#### [Work to be completed]
Please state how many lines of the data below contain the word "entre", offering nothing besides the number.

(Page images and extracted text)
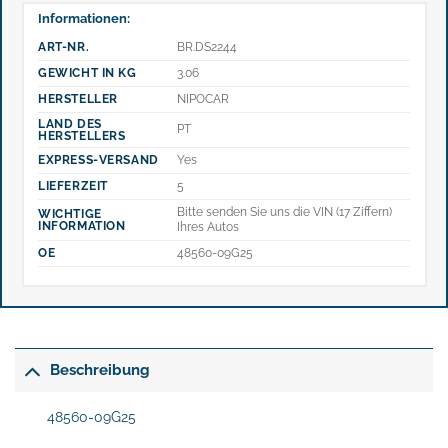
Informationen:
ART-NR.
BR.DS2244
GEWICHT IN KG
3.06
HERSTELLER
NIPOCAR
LAND DES
PT
HERSTELLERS
EXPRESS-VERSAND
Yes
LIEFERZEIT
5
Bitte senden Sie uns die VIN (17 Ziffern)
WICHTIGE
INFORMATION
Ihres Autos
OE
48560-09G25
Beschreibung
48560-09G25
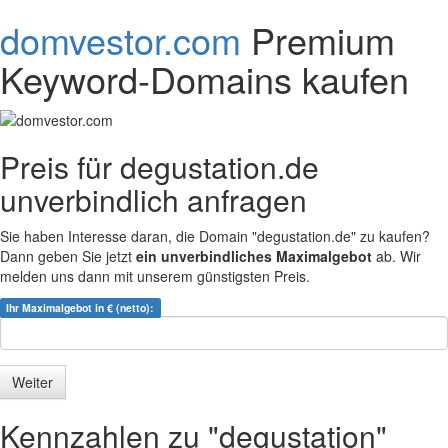
domvestor.com
Premium
Keyword-Domains kaufen
Preis für degustation.de
unverbindlich anfragen
Sie haben Interesse daran, die Domain "degustation.de" zu kaufen?
Dann geben Sie jetzt
ein unverbindliches Maximalgebot
ab. Wir
melden uns dann mit unserem günstigsten Preis.
Ihr Maximalgebot in € (netto):
Kennzahlen zu "degustation"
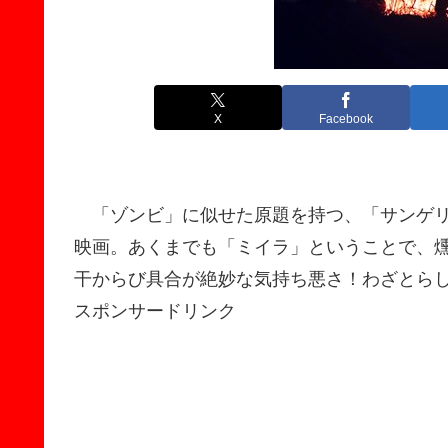
X
Facebook
「ゾンビ」に似せた原題を持つ、「サンゲリ
映画。あくまでも「ミイラ」ということで、
干からび具合が絶妙な気持ち悪さ！わざとら
スポンサードリンク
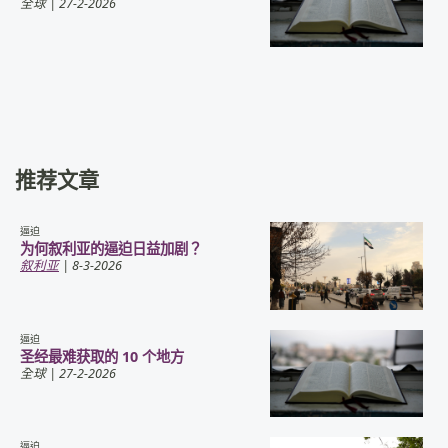
全球
| 27-2-2026
推荐文章
逼迫
为何叙利亚的逼迫日益加剧？
叙利亚
| 8-3-2026
逼迫
圣经最难获取的 10 个地方
全球
| 27-2-2026
逼迫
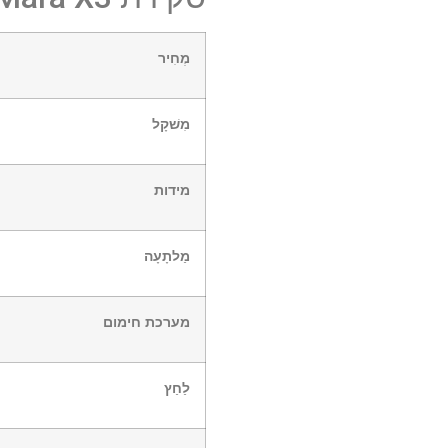
מְחִיר
מִשׁקָל
מידות
מַלתָעָה
מערכת חימום
לַחַץ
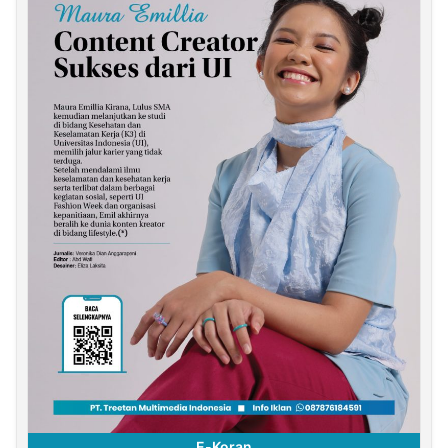
E-Koran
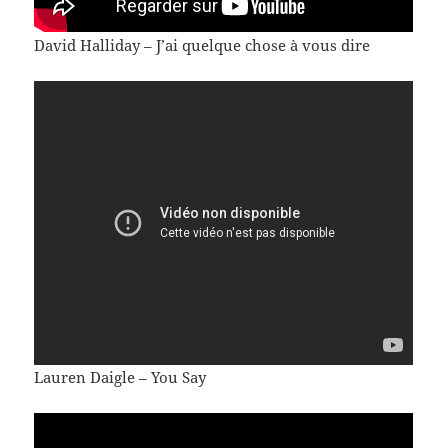
David Halliday – J’ai quelque chose à vous dire
Lauren Daigle – You Say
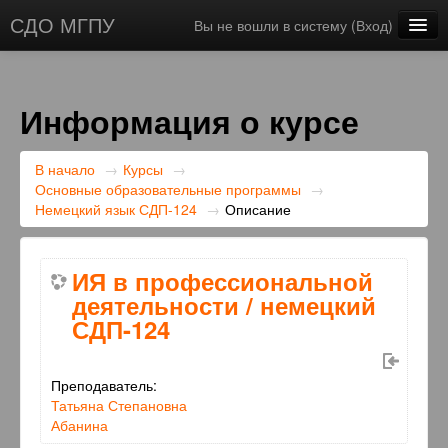
СДО МГПУ
Вы не вошли в систему (
Вход
)
Русский ‎(ru)‎
Информация о курсе
В начало
→
Курсы
→
Основные образовательные программы
→
Немецкий язык СДП-124
→
Описание
ИЯ в профессиональной
деятельности / немецкий
СДП-124
Преподаватель:
Татьяна Степановна
Абанина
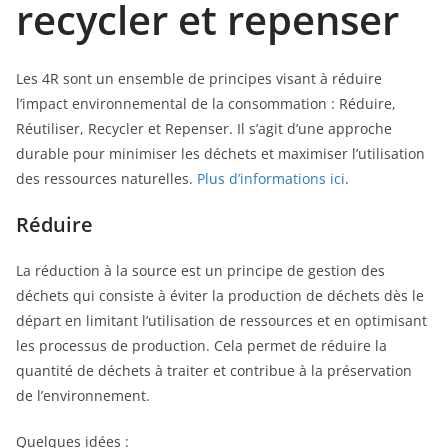
recycler et repenser
Les 4R sont un ensemble de principes visant à réduire
l’impact environnemental de la consommation : Réduire,
Réutiliser, Recycler et Repenser. Il s’agit d’une approche
durable pour minimiser les déchets et maximiser l’utilisation
des ressources naturelles.
Plus d’informations ici
.
Réduire
La réduction à la source est un principe de gestion des
déchets qui consiste à éviter la production de déchets dès le
départ en limitant l’utilisation de ressources et en optimisant
les processus de production. Cela permet de réduire la
quantité de déchets à traiter et contribue à la préservation
de l’environnement.
Quelques idées :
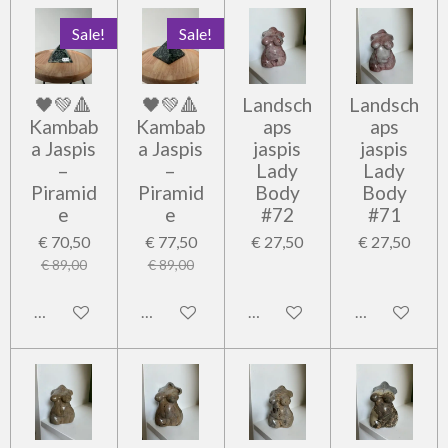
Sale!
Sale!
🖤💚🔺
🖤💚🔺
Landsch
Landsch
Kambab
Kambab
aps
aps
a Jaspis
a Jaspis
jaspis
jaspis
–
–
Lady
Lady
Piramid
Piramid
Body
Body
e
e
#72
#71
€ 70,50
€ 77,50
€ 27,50
€ 27,50
€ 89,00
€ 89,00
In winkelwagen
In winkelwagen
In winkelwagen
In winkelwag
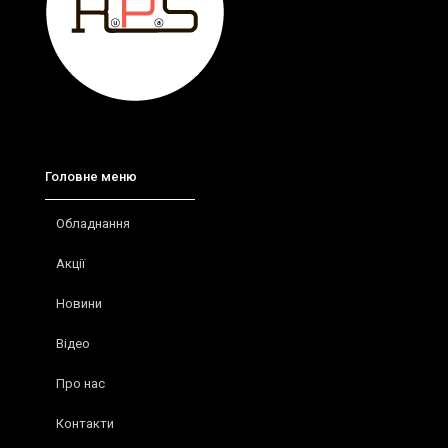
Головне меню
Обладнання
Акції
Новини
Відео
Про нас
Контакти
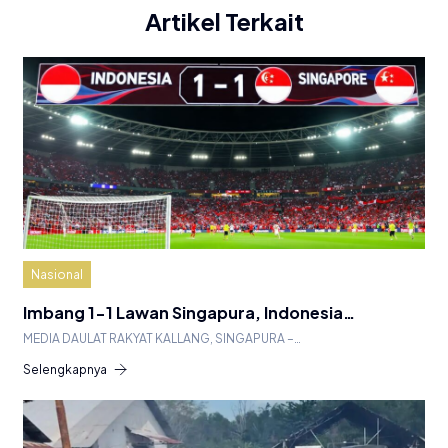
Artikel Terkait
Nasional
Imbang 1-1 Lawan Singapura, Indonesia…
MEDIA DAULAT RAKYAT KALLANG, SINGAPURA –…
Selengkapnya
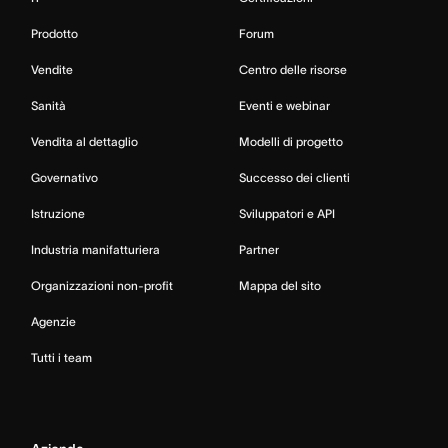
Prodotto
Forum
Vendite
Centro delle risorse
Sanità
Eventi e webinar
Vendita al dettaglio
Modelli di progetto
Governativo
Successo dei clienti
Istruzione
Sviluppatori e API
Industria manifatturiera
Partner
Organizzazioni non-profit
Mappa del sito
Agenzie
Tutti i team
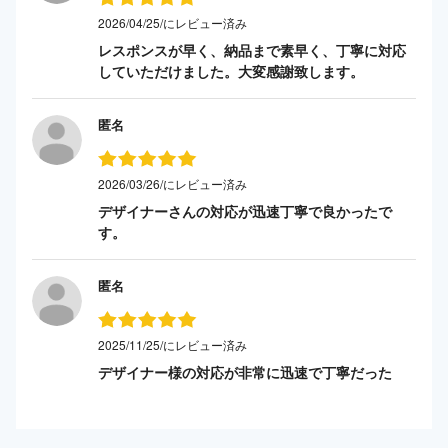
2026/04/25/にレビュー済み
レスポンスが早く、納品まで素早く、丁寧に対応
していただけました。大変感謝致します。
匿名
2026/03/26/にレビュー済み
デザイナーさんの対応が迅速丁寧で良かったで
す。
匿名
2025/11/25/にレビュー済み
デザイナー様の対応が非常に迅速で丁寧だった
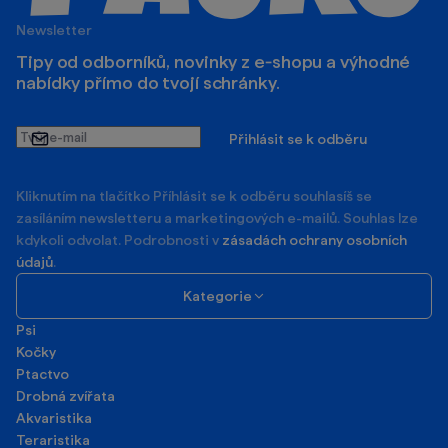
Newsletter
Tipy od odborníků, novinky z e‑shopu a výhodné
nabídky přímo do tvojí schránky.
Tvůj
Přihlásit se k odběru
e-
mail
Kliknutím na tlačítko Příhlásit se k odběru souhlasíš se
zasíláním newsletteru a marketingových e-mailů. Souhlas lze
kdykoli odvolat. Podrobnosti v
zásadách ochrany osobních
údajů
.
Kategorie
Psi
Kočky
Ptactvo
Drobná zvířata
Akvaristika
Teraristika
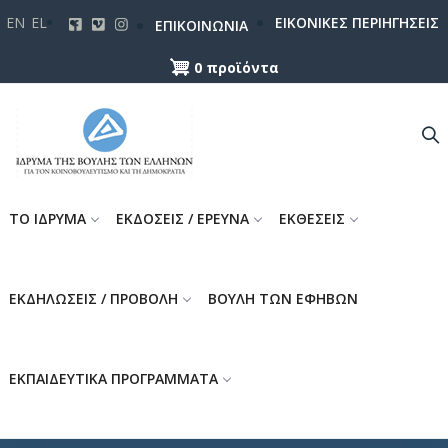
Παράκαμψη
EN
EL
ΕΙΚΟΝΙΚΕΣ ΠΕΡΙΗΓΗΣΕΙΣ
ΕΠΙΚΟΙΝΩΝΙΑ
προς
το
0 προϊόντα
κυρίως
περιεχόμενο
ΤΟ ΙΔΡΥΜΑ
ΕΚΔΟΣΕΙΣ / ΕΡΕΥΝΑ
ΕΚΘΕΣΕΙΣ
ΕΚΔΗΛΩΣΕΙΣ / ΠΡΟΒΟΛΗ
ΒΟΥΛΗ ΤΩΝ ΕΦΗΒΩΝ
ΕΚΠΑΙΔΕΥΤΙΚΑ ΠΡΟΓΡΑΜΜΑΤΑ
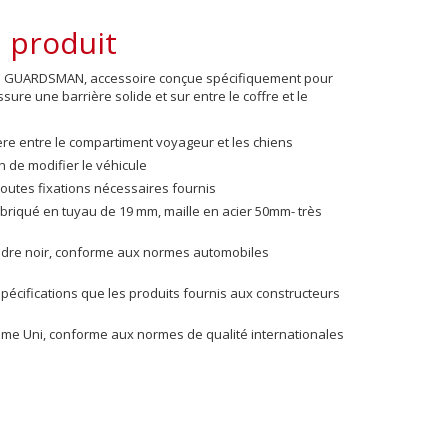
 produit
ens GUARDSMAN, accessoire conçue spécifiquement pour
ssure une barrière solide et sur entre le coffre et le
ère entre le compartiment voyageur et les chiens
 de modifier le véhicule
toutes fixations nécessaires fournis
fabriqué en tuyau de 19 mm, maille en acier 50mm- très
udre noir, conforme aux normes automobiles
écifications que les produits fournis aux constructeurs
me Uni, conforme aux normes de qualité internationales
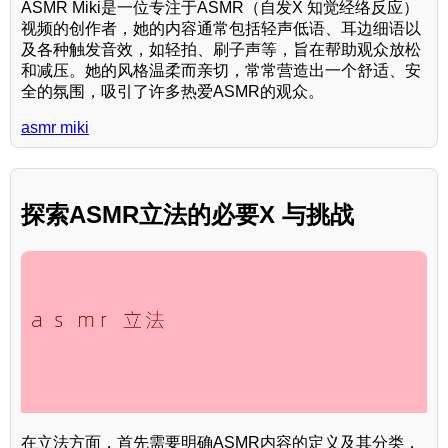
ASMR Miki是一位专注于ASMR（自发X 知觉经络反应）
视频的创作者，她的内容通常包括轻声低语、耳边细语以
及各种触发音效，如轻拍、刷子声等，旨在帮助观众放松
和减压。她的风格温柔而亲切，常常营造出一个舒适、安
全的氛围，吸引了许多热爱ASMR的观众。
asmr miki
探索ASMR立法的必要X 与挑战
在立法方面，首先需要明确ASMR内容的定义及其分类，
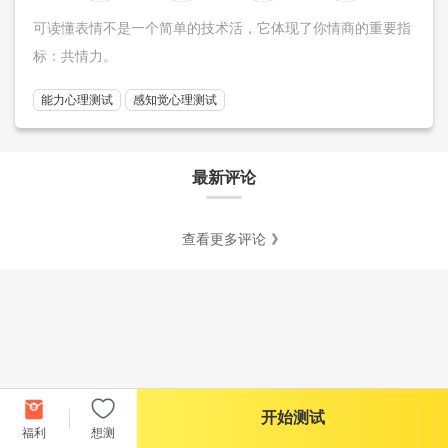
可读懂表情不是一个简单的技术活，它体现了你情商的重要指
标：共情力。
能力心理测试
感知觉心理测试
最新评论
查看更多评论
开始测试
福利
想测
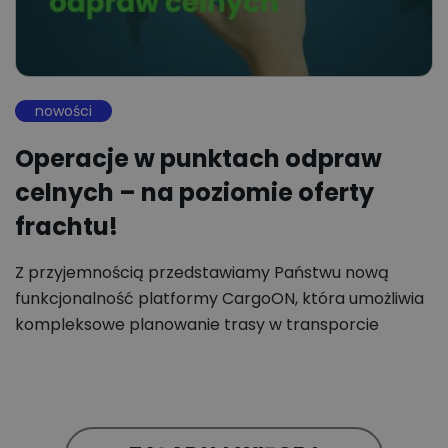
nowości
Operacje w punktach odpraw
celnych – na poziomie oferty
frachtu!
Z przyjemnością przedstawiamy Państwu nową
funkcjonalność platformy CargoON, która umożliwia
kompleksowe planowanie trasy w transporcie
międzynarodowym poza…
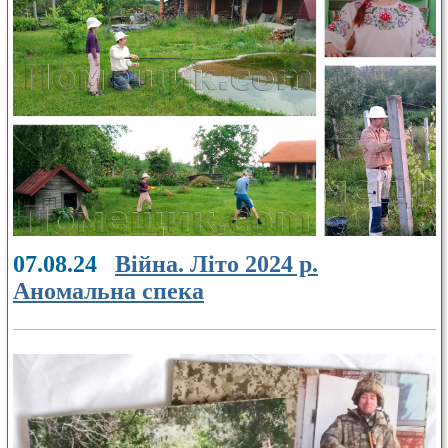
07.08.24
Війна. Літо 2024 р.
Аномальна спека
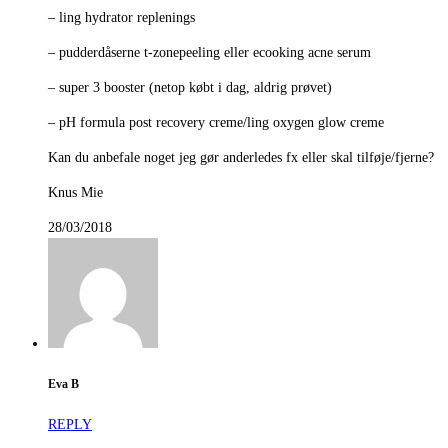
– ling hydrator replenings
– pudderdåserne t-zonepeeling eller ecooking acne serum
– super 3 booster (netop købt i dag, aldrig prøvet)
– pH formula post recovery creme/ling oxygen glow creme
Kan du anbefale noget jeg gør anderledes fx eller skal tilføje/fjerne?
Knus Mie
28/03/2018
Eva B
REPLY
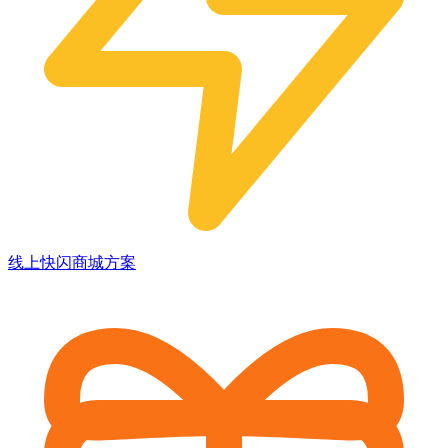
线上快闪商城方案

#### [Solution below]
2